On how many lines of these entries does the word "place" occur? State the number alone.

_Information supplied_.

-------------------------

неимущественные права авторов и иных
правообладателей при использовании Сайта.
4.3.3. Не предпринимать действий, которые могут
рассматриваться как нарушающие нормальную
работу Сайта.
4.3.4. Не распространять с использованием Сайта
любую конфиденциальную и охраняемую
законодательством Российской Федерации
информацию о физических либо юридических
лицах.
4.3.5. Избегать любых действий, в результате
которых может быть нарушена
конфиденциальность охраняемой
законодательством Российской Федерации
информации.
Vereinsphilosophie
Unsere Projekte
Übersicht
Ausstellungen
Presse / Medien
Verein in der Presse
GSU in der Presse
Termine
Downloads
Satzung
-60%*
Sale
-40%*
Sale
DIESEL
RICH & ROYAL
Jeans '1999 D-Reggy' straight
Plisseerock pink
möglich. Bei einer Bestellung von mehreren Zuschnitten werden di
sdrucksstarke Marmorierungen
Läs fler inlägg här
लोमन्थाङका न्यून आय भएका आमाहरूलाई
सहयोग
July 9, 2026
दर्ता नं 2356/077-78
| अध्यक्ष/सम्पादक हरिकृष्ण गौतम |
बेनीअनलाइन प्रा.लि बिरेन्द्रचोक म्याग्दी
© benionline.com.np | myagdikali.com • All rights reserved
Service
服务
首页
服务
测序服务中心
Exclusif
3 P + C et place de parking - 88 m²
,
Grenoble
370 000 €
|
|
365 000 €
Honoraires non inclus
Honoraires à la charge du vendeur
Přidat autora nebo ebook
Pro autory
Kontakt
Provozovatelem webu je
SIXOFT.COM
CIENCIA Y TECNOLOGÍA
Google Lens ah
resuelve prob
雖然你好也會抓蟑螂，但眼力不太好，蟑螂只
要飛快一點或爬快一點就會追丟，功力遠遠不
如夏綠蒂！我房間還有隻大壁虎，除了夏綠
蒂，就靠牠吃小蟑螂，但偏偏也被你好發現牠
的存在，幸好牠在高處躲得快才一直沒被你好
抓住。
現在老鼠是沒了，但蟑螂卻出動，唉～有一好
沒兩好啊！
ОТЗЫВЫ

-------------------------

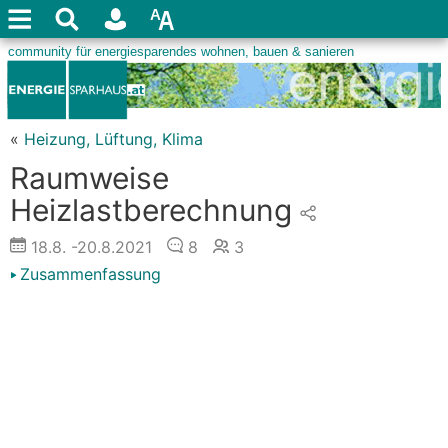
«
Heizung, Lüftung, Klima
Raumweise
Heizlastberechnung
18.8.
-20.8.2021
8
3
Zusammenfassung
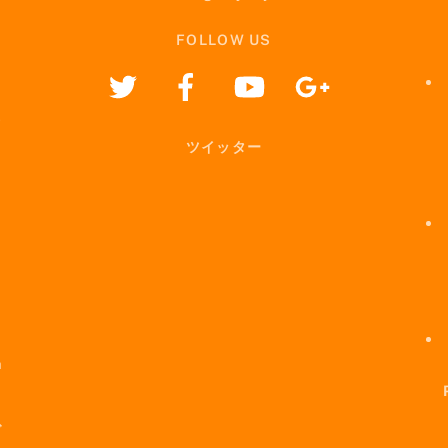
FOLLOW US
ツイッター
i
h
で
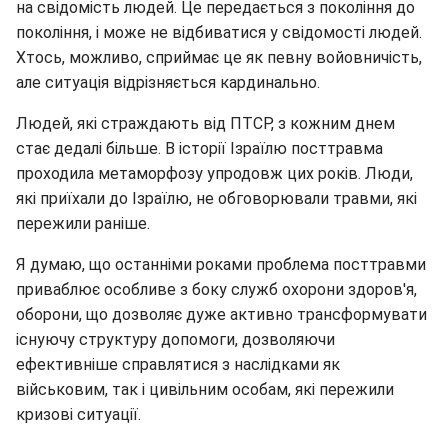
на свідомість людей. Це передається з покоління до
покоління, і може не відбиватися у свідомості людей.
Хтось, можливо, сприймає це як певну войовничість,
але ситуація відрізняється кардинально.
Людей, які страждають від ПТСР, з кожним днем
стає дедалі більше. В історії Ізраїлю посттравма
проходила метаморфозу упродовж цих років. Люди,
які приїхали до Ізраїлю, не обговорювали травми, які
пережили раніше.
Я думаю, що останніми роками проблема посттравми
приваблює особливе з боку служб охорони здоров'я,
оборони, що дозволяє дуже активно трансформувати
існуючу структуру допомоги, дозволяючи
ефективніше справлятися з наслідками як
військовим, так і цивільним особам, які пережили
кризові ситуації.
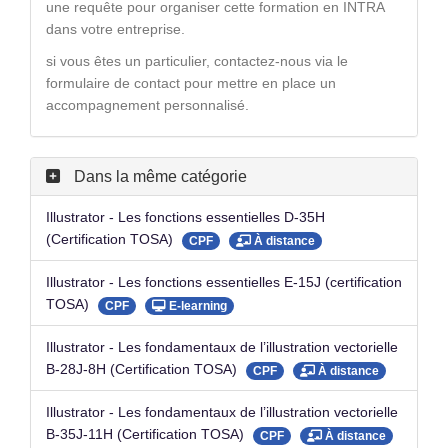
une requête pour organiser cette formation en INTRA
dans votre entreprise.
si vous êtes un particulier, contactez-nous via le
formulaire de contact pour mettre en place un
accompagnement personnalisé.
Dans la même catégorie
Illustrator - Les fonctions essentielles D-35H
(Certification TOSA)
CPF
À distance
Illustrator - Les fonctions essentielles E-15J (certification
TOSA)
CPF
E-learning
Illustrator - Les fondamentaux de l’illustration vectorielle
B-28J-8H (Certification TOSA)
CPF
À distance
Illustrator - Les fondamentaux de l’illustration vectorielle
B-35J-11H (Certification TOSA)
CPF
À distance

-------------------------

_Reply to the task_.
2